# Uber did it again... lowered my all-time rating without adding a negative rating to the tally.



## Ben105 (Feb 27, 2016)

So last night after I gave 6 rides on Uber (slow night), I received 3 additional ratings, all of which were 5 stars, yet at the end of the night my overall (last 500 rides) rating went down from 4.83 to a 4.82. 

Uber did this before and gave me some lame-a$$ excuse about how the ratings work. No matter how the ratings work, math is math. If you only add 3 ratings and they were all 5 stars, there's no way your overall rating can lower.

Either they allowed someone to lower a previous non-5-star rating from a week or more ago, or they haven't added the negative rating to the tally, or they can't do the math.

The last time this happened, within a few hours, the negative rating showed up, but this time, it's been nearly 24 hours and still no less-than-5-star rating has been added.

Plus I hate these 4-star ratings. They ding you .01 of a rating (because I'm new and only have 150+ rides so far), and it take a lot more 5-stars to bring it back up.


----------



## TBone (Jan 19, 2015)

Mine bounces around between 4.81 & 4.82 but one month ago it dropped to 4.76 for a couple of days then went back up to 4.81. I figure it just begins calculating from a dip in my ratings from a bad night or something. No big deal.


----------



## Danz Haagen (Feb 11, 2015)

Scott Benedict said:


> So last night after I gave 6 rides on Uber (slow night), I received 3 additional ratings, all of which were 5 stars, yet at the end of the night my overall (last 500 rides) rating went down from 4.83 to a 4.82.
> 
> Uber did this before and gave me some lame-a$$ excuse about how the ratings work. No matter how the ratings work, math is math. If you only add 3 ratings and they were all 5 stars, there's no way your overall rating can lower.
> 
> ...


i ve been at 4.72 for ove a year now. have canceled alooot, due to lyft requests. or sometimes never canceled and just drove into unknown direction, to pick up a lyft rider. i d ont really bother with ratings anymore.


----------



## Ben105 (Feb 27, 2016)

I don't really care about the ratings, but as a school teacher, i wonder about Uber's math.


----------



## Danz Haagen (Feb 11, 2015)

Scott Benedict said:


> I don't really care about the ratings, but as a school teacher, i wonder about Uber's math.

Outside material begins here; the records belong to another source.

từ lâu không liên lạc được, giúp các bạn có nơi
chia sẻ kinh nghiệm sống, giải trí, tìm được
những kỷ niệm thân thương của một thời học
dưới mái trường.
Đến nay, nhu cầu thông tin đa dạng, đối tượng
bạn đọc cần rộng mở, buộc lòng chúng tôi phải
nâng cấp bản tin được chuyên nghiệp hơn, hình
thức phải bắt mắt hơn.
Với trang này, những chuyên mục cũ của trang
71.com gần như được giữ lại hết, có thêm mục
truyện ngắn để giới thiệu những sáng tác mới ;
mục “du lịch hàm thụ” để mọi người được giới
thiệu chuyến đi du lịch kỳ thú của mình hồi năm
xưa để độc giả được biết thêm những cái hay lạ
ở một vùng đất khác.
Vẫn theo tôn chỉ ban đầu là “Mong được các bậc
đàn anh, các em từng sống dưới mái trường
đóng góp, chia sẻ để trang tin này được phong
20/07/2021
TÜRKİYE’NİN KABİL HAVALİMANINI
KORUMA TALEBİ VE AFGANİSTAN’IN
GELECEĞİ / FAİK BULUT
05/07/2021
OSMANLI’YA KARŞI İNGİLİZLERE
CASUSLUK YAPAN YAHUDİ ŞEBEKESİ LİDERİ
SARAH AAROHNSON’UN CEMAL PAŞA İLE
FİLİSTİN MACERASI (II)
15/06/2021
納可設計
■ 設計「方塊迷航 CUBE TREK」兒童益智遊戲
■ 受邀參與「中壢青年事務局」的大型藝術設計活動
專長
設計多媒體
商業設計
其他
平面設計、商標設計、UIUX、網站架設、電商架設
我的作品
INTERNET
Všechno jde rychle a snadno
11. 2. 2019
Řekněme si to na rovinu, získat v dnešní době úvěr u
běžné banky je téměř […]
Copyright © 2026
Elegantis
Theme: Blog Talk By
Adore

Uber math formula: You lose = Uber Wins (or gains, whatvr)
Either way the formula is structured the way, that you lose as a driver no matter how you try to figure the numbers out.


----------



## ricmut (Jun 22, 2015)

U guys crazzzy.really!ratings.i dont give shit about ratings all i care is making money.nowadAys unless u an an old woman and sometimess men i will open door for you.the rest screw you get it yoself.why shud i bother and you will gimme one star and wont tip.im not kissing ass for 85 cents nor put candy and water bottles.i need save money .im.no feeding those 2.64 buck riders who want u to wait for ten mins and they driving five mins awayyy.


----------



## Ben105 (Feb 27, 2016)

Ubers math is still faulty. I discovered they downgraded my rating last week from a 4.9 to a 4.75 adding one negative rating, a 3, and changing another. The weird thing is my number of 5 star rides and total rated rides didn't change. That's their wonky math.


----------



## wk1102 (Dec 25, 2015)

Scott Benedict said:


> Ubers math is still faulty. I discovered they downgraded my rating last week from a 4.9 to a 4.75 adding one negative rating, a 3, and changing another. The weird thing is my number of 5 star rides and total rated rides didn't change. That's their wonky math.


They dont always update the total ave on the app even though it shows you a rated trip/5☆trip. I've had it take 4 days before. Dont sweat it, the math is just math. Its the info tje math reveals tjat tjey are withholding.

If you email them you can get a breakdown of your ratings. It may tale 4 or 8 replys but you'll get it.


----------



## Ben105 (Feb 27, 2016)

Thanks!


----------



## Another Uber Driver (May 27, 2015)

Scott Benedict said:


> I hate these 4-star ratings.


As do I. The sad thing is that now, when the application invites the passenger to rate, it tells him that four stars is "good". As we all know, according to Uber, _*four stars ain't NO good.*_ I wonder if this is why during some weeks, my Uber rating has taken a ding.



Scott Benedict said:


> i wonder about Uber's math.


Legislation is not the only law(s) that Uber ignores.


----------



## Digits (Sep 17, 2015)

Uber Theorem : Lower rates = Higher earnings for you. Apply this formula to the rating system as well and see the magic unfold.


----------



## UberIsAScam (Mar 9, 2016)

Your rating is determined by FUber, not the passenger. I know this for a fact...I had a steady 4.8 rating. Rejected rides due to Orlando's piss poor payout. Rating dropped to 4.79...and I hadn't picked up a passenger in weeks. There's no math involved.


----------



## Darrell (Dec 27, 2015)

I've heard if you piss off a CSR with a basic common sense question that they try to answer with a generic response and you tell them they in no way, shape, or form even attempted to answer your question, to which they stop responding, they will change a 5 star to something else to cause your rating to drop.

By I heard, I mean they did it to me. I don't even bother emailing CS about anything now except a cleaning fee request.


----------